Below is an example implementation of a DistinctN metric (for computing unigrams, bigrams, etc.).

from itertools import islice
from typing import Any

from aisteer360.evaluation.metrics.base import Metric


class DistinctN(Metric):
    """Corpus-level Distinct-n (Li et al., 2015).

    Distinct-n = (# unique n-grams) / (# total n-grams)

    Args:
        n (int, optional): Size of the n-gram.

    Li, J., Galley, M., Brockett, C., Gao, J. and Dolan, B., 2015.
    A diversity-promoting objective function for neural conversation models.
    arXiv preprint arXiv:1510.03055.
    """

    def __init__(self, n: int = 2):
        super().__init__()
        self.n = n

    def _ngrams(self, tokens: list[str]):
        return zip(*(islice(tokens, i, None) for i in range(self.n)))

    def compute(
        self,
        responses: list[str],
        prompts: list[str] | None = None,
        **kwargs: Any,
    ) -> dict[str, float]:
        total_ngrams = 0
        unique_ngrams: set[tuple[str, ...]] = set()

        for response in responses:
            response = response.lower()
            tokens = response.split()
            grams = list(self._ngrams(tokens))
            total_ngrams += len(grams)
            unique_ngrams.update(grams)

        score = len(unique_ngrams) / total_ngrams if total_ngrams else 0.0
        return {
            f"distinct_{self.n}": score
        }

The above metric is called as follows:

from aisteer360.evaluation.metrics.generic.distinct_n import DistinctN

responses = [
    "I love exploring new places.",
    "I love exploring new places.",
    "Traveling is my passion."
]

unigram = DistinctN(n=1)

unigrams = unigram.compute(responses=responses)

Implementing an LLM-as-a-judge metric

To facilitate evaluation of more complex quantities, we have implemented a base class for LLM-as-a-judge metrics (LLMJudgeMetric) that extends the Metric class.

Implementation of LLM-as-a-judge metrics only requires specifying the prompt template _PROMPT and the scale interval scale. The prompt template must contain a placeholder to response and the lower and upper bounds of the scale interval (lower_bound and upper_bound). Optionally, the template can contain a placeholder for prompt. For instance, the Factuality metric requires the response (the model's answer) and the prompt (the question).

from aisteer360.evaluation.metrics.base_judge import LLMJudgeMetric


_PROMPT = """\
You are a careful fact-checker.

Considering only verifiable facts, rate the response’s factual accuracy with respect to the prompt on a scale from
{lower_bound} (completely incorrect) to {upper_bound} (fully correct).

PROMPT:
{prompt}

RESPONSE:
{response}

What is your score?
"""


class Factuality(LLMJudgeMetric):
    """
    Judge factual correctness of an answer to a question.
    """

    def __init__(self, *args, **kwargs):
        super().__init__(
            *args,
            prompt_template=_PROMPT,
            scale=(1, 5),
            **kwargs,
        )

LLM-as-a-judge metrics are initialized by specifying the judge model (via model_or_id) and any generation parameters (via gen_kwargs). Note that we can run the judge multiple times on a given input as dictated by num_return_sequences.
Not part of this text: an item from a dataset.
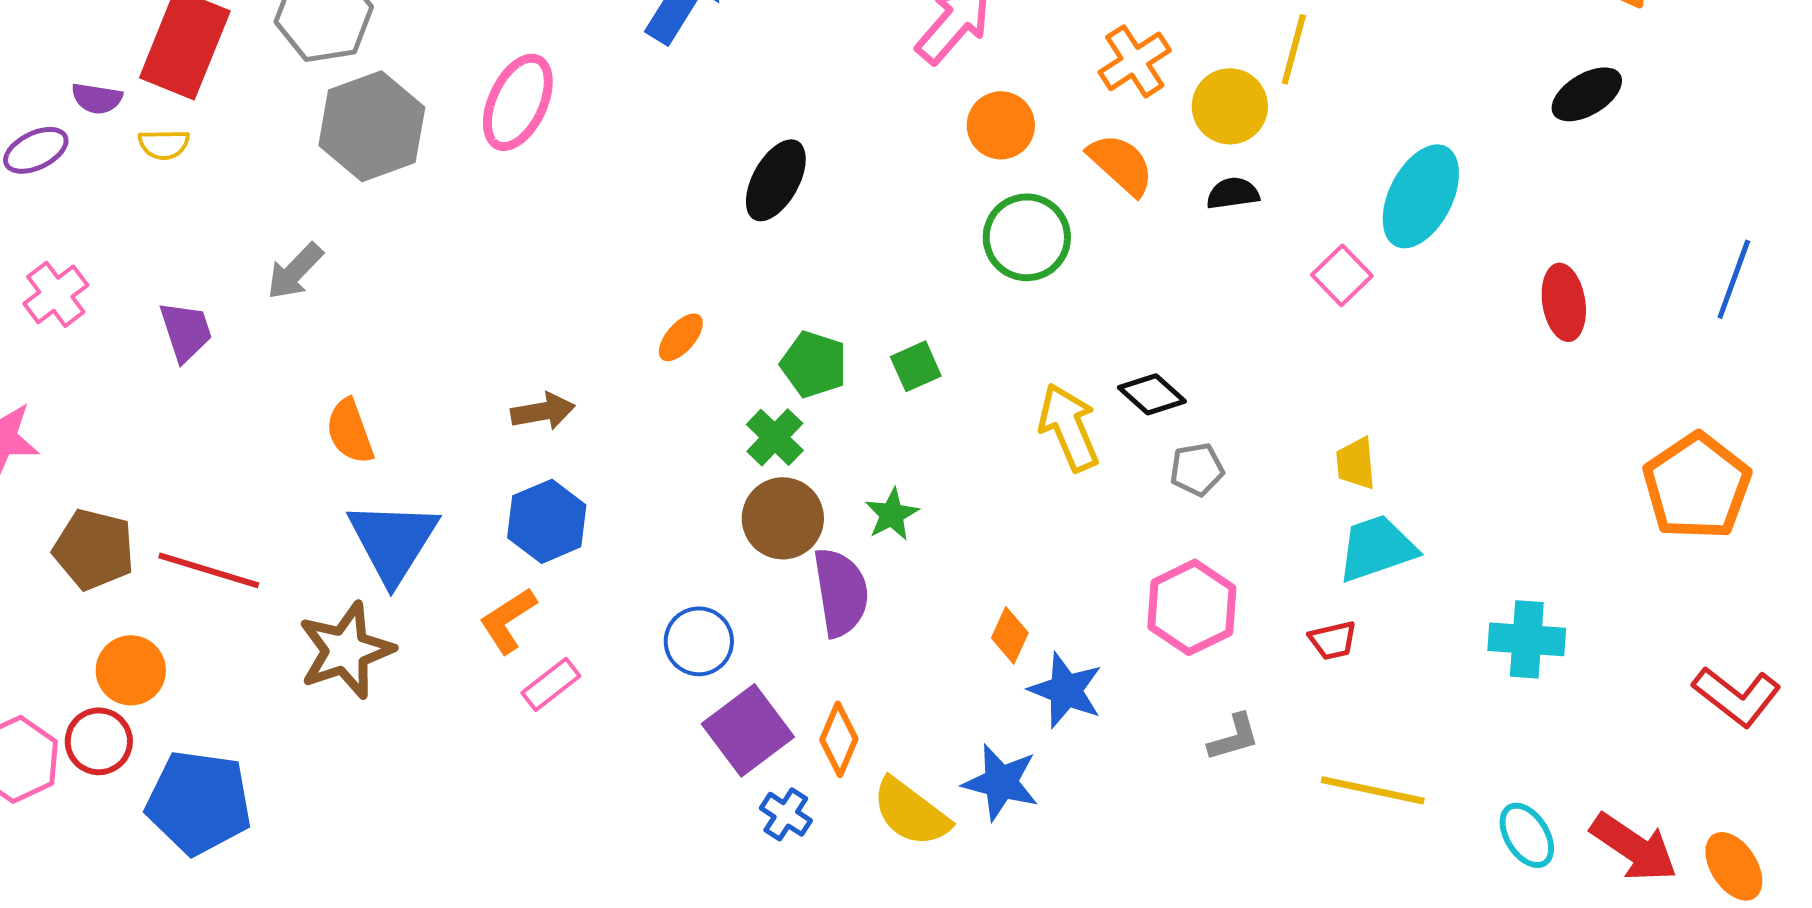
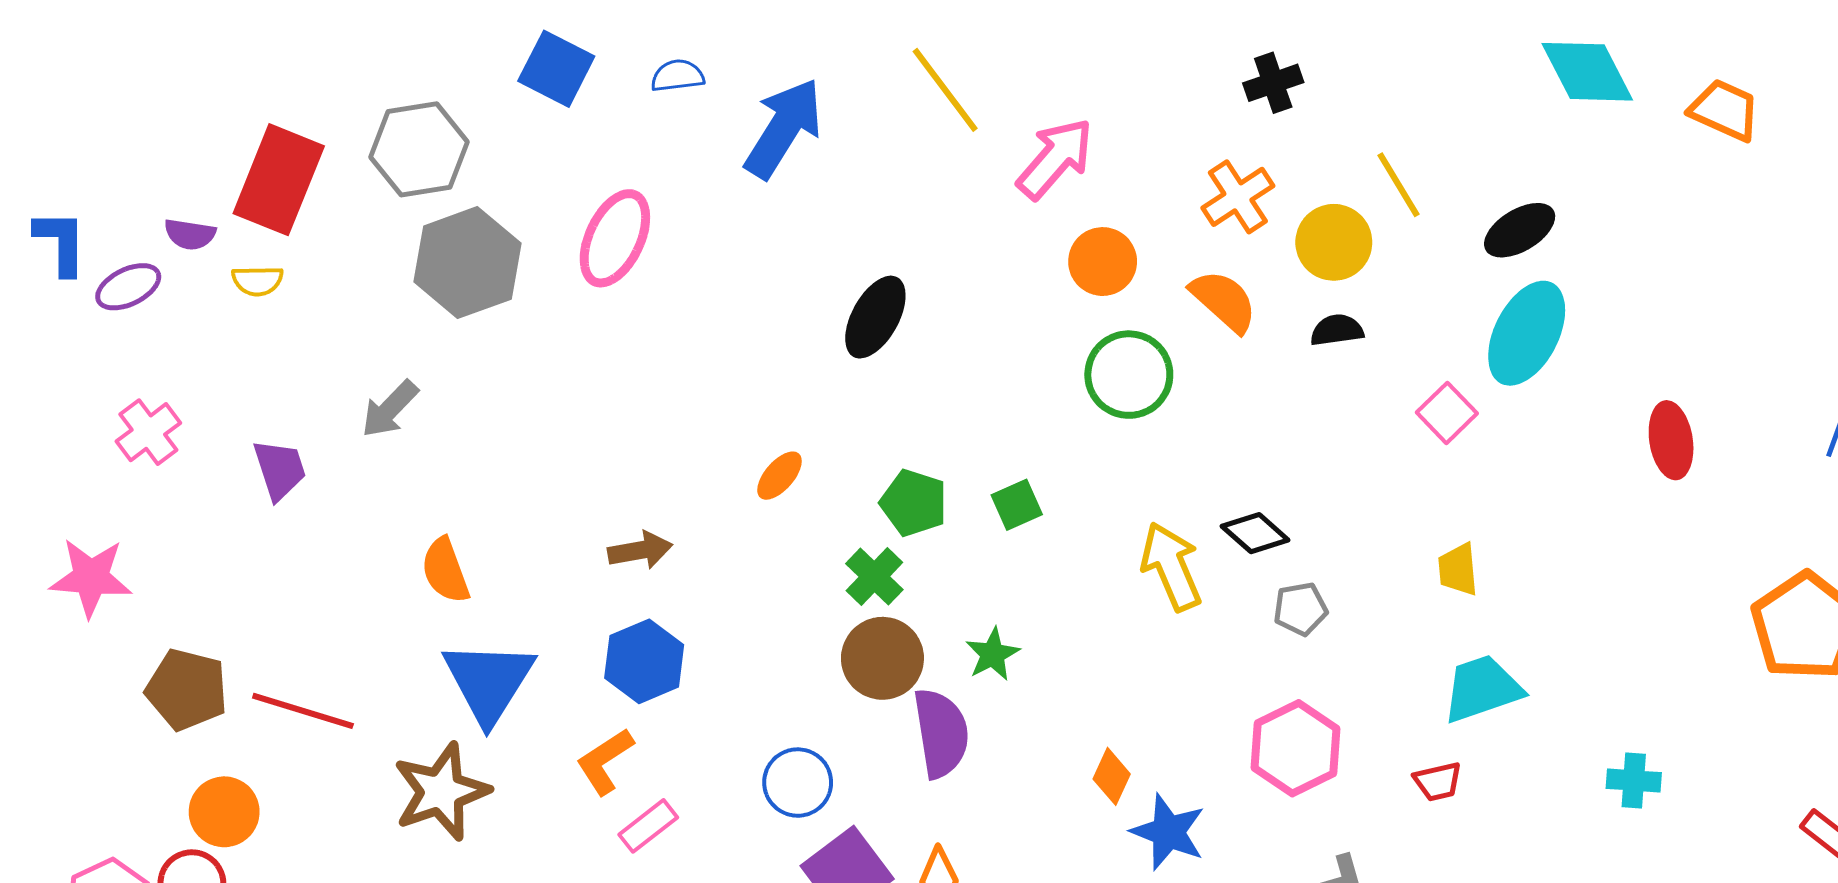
yellow line: (1294, 49) -> (1398, 185), turned -46
black ellipse: (1587, 94) -> (1520, 230), moved
yellow trapezoid: (1356, 463) -> (1458, 569), moved
cyan cross: (1527, 639) -> (1634, 780), size x0.7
from aisteer360.evaluation.metrics.generic.relevance import Relevance

# metric parameters
judge_model = "meta-llama/Llama-3.2-3B-Instruct"
judge_gen_kwargs = {
    "temperature": 0.8,
    "num_return_sequences": 3,
    "do_sample": True
}

# initialize metric
answer_relevance = Relevance(
    model_or_id=judge_model,
    gen_kwargs=judge_gen_kwargs
)

# run the metric
questions = ["What is the capital of Ireland?"]
answers = ["Dublin."]
factuality = answer_relevance(responses=answers, prompts=questions)

To call metrics, please see the tutorial on adding your own use case.